** EXERCISE INSTRUCTIONS **
Treat the line containing "2393-13-202" as the first line of the answer and the last line of the data as its final line, reproducing every line between exactly.

──────── INPUT RECORDS

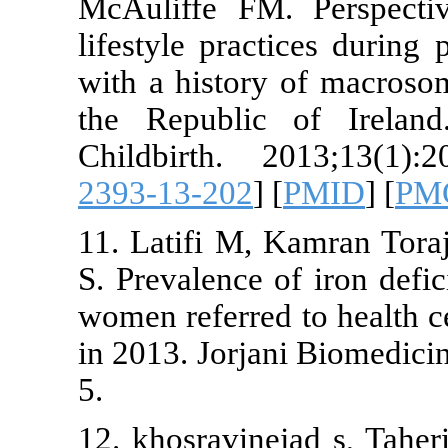
McAuliffe F
lifestyle pr
with a histor
the Republi
Childbirth. 
2393-13-202
]
11. Latifi M
S. Prevalence
women referre
in 2013. Jorj
5.
12. khosravin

────────────────

** SOLUTION TO THIS PROBLEM **
2393-13-202
]
11. Latifi M
S. Prevalence
women referre
in 2013. Jorj
5.
12. khosravin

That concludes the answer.